In general, the second-generation agents, dasatinib and nilotinib, have demonstrated better long-term outcomes, Ruben A. Mesa, MD, states. However, imatinib has similar efficacy at a lower cost, making it an attractive option. Due to these factors, several nuances go into the selection of a frontline therapy, Mesa notes. If patients are at high-risk, the case for second-generation agents is much stronger. The main driver behind the use of upfront imatinib is cost. In patient discussions, the second-generation agents are usually recommended.

As physicians, it is important to be mindful of both economics and outcomes; however, the primary responsibility is to ensure an optimal patient outcome, Harry P. Erba, MD, PhD, says. In general, alterations outside of BCR-ABL do not help select frontline therapies. As a result, genetic sequencing is often reserved for the detection of a possible resistance mutation, which may play a role in the selection of treatments, Rafael Bejar, MD, PhD, states.
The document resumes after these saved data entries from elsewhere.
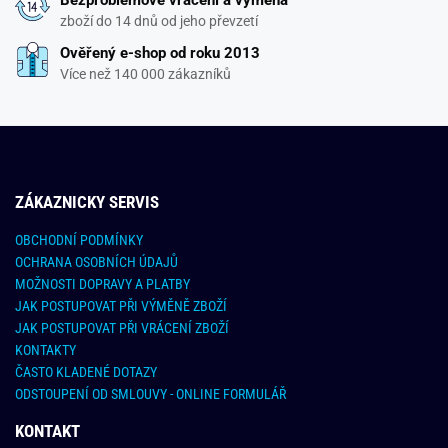
Bezproblémové vrácení a výměna
zboží do 14 dnů od jeho převzetí
Ověřený e-shop od roku 2013
Více než 140 000 zákazníků
ZÁKAZNICKY SERVIS
OBCHODNÍ PODMÍNKY
OCHRANA OSOBNÍCH ÚDAJŮ
MOŽNOSTI DOPRAVY A PLATBY
JAK POSTUPOVAT PŘI VÝMĚNĚ ZBOŽÍ
JAK POSTUPOVAT PŘI VRÁCENÍ ZBOŽÍ
KONTAKTY
ČASTO KLADENÉ DOTAZY
ODSTOUPENÍ OD SMLOUVY - ONLINE FORMULÁŘ
KONTAKT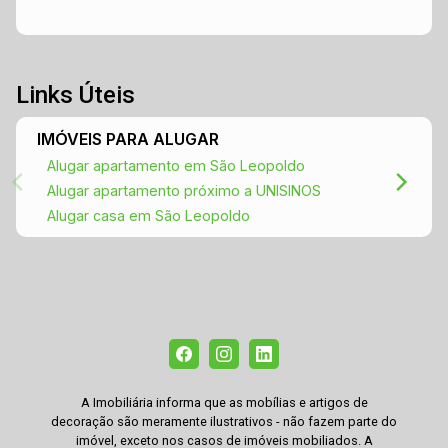
Links Úteis
IMÓVEIS PARA ALUGAR
Alugar apartamento em São Leopoldo
Alugar apartamento próximo a UNISINOS
Alugar casa em São Leopoldo
A Imobiliária informa que as mobílias e artigos de
decoração são meramente ilustrativos - não fazem parte do
imóvel, exceto nos casos de imóveis mobiliados. A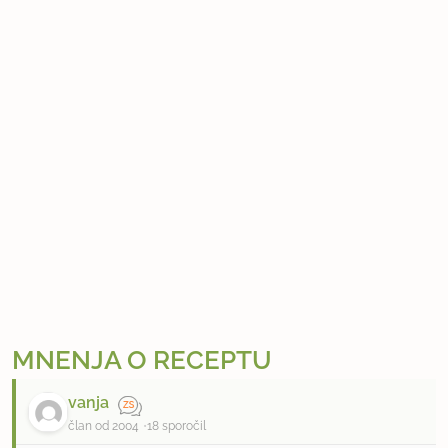
MNENJA O RECEPTU
vanja
član od 2004
18 sporočil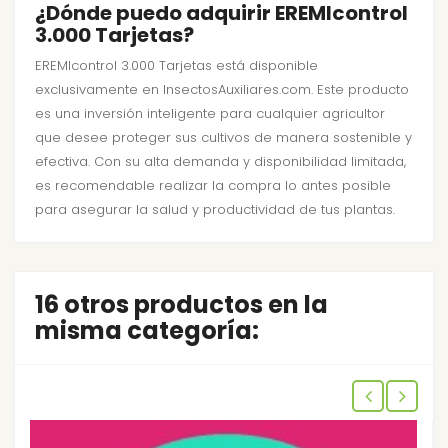
¿Dónde puedo adquirir EREMIcontrol
3.000 Tarjetas?
EREMIcontrol 3.000 Tarjetas está disponible
exclusivamente en InsectosAuxiliares.com. Este producto
es una inversión inteligente para cualquier agricultor
que desee proteger sus cultivos de manera sostenible y
efectiva. Con su alta demanda y disponibilidad limitada,
es recomendable realizar la compra lo antes posible
para asegurar la salud y productividad de tus plantas.
16 otros productos en la
misma categoría:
In the interest of economics, it is plausible to start with imatinib treatment for 3 months to 6 months and then switch to dasatinib or nilotinib, suggests Elias J. Jabbour, MD. However, some feel it is best to start with the best agent upfront, as an induction therapy, and reserve imatinib as a type of maintenance choice, Jabbour suggests. However, at this point, data on long-term outcomes is limited.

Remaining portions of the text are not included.